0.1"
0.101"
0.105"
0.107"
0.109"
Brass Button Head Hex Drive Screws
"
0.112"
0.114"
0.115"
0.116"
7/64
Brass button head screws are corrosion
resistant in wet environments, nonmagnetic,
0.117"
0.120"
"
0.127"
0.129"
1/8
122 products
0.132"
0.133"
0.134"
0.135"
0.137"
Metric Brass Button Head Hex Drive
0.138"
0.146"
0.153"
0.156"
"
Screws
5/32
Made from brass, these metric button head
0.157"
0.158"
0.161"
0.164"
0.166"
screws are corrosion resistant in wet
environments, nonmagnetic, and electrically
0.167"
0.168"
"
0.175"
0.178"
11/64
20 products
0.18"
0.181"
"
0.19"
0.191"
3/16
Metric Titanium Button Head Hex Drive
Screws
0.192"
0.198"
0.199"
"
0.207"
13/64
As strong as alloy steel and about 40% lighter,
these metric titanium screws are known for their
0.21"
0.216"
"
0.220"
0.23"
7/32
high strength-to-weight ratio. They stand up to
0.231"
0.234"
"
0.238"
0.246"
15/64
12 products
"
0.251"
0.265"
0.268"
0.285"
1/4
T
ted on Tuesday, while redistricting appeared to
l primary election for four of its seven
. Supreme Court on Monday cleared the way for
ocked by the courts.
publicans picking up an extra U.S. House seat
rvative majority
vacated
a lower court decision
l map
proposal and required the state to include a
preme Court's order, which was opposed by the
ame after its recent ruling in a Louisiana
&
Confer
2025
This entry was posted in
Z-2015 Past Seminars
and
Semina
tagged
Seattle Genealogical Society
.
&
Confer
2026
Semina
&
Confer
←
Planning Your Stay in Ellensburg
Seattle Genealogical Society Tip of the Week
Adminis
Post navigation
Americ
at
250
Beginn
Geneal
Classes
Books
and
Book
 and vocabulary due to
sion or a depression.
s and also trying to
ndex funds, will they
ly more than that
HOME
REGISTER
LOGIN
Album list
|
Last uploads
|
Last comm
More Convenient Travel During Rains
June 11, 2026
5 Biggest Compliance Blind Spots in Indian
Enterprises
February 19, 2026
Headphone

============

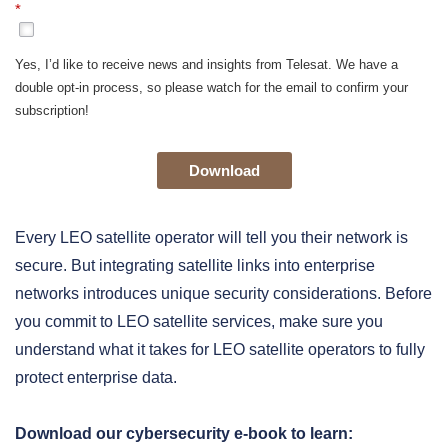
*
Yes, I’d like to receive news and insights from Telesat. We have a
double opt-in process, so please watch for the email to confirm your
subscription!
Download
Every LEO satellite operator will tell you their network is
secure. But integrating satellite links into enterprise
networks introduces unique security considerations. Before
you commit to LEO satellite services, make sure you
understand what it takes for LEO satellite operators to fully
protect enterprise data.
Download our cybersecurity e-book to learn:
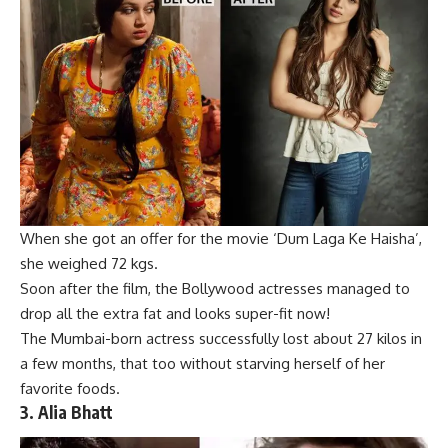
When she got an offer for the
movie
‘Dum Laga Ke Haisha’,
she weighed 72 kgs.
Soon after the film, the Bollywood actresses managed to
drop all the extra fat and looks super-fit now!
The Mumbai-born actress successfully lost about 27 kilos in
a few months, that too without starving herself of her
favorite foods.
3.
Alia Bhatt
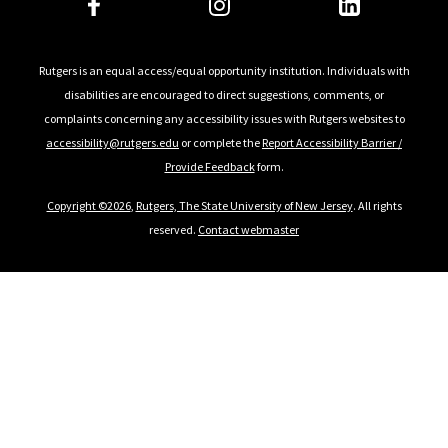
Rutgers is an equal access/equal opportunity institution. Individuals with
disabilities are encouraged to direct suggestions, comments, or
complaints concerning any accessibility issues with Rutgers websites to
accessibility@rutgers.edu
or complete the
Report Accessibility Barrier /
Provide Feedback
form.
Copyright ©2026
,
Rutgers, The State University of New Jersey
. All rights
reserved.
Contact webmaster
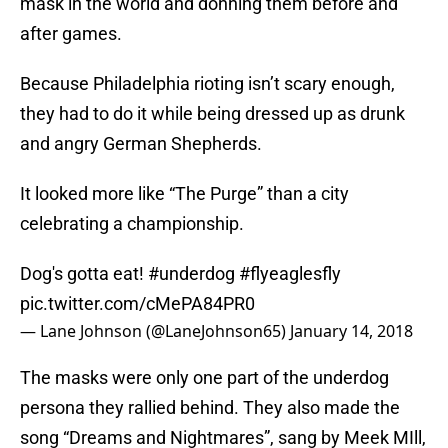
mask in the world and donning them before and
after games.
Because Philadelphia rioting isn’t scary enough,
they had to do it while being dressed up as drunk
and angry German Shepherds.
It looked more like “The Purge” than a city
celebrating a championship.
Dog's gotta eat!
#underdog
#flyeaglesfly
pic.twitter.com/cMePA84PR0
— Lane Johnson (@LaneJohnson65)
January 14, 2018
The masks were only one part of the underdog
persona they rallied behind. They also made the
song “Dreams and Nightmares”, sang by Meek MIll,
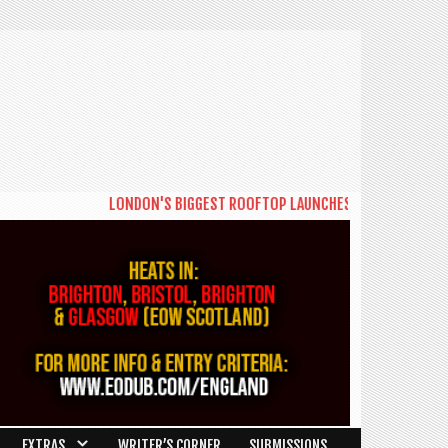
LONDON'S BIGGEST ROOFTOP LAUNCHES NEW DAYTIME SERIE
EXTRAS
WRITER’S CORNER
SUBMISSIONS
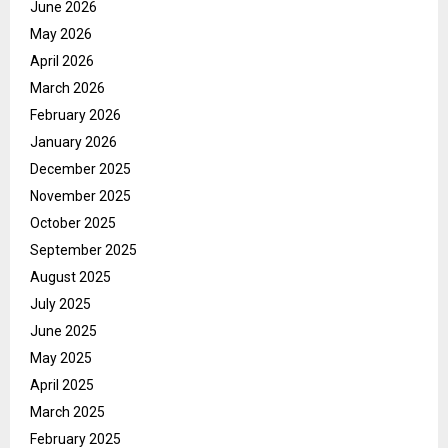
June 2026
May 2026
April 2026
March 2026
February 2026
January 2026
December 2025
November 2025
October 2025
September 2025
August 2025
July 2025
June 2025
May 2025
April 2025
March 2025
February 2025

============

▶ **Work task**
The required output is the stretch of entries above from the line containing "As strong as" through the line containing "publicans picking up an extra U.S. House seat", reproduced exactly.

▶ **Output for this task**
As strong as alloy steel and about 40% lighter,
these metric titanium screws are known for their
0.21"
0.216"
"
0.220"
0.23"
7/32
high strength-to-weight ratio. They stand up to
0.231"
0.234"
"
0.238"
0.246"
15/64
12 products
"
0.251"
0.265"
0.268"
0.285"
1/4
T
ted on Tuesday, while redistricting appeared to
l primary election for four of its seven
. Supreme Court on Monday cleared the way for
ocked by the courts.
publicans picking up an extra U.S. House seat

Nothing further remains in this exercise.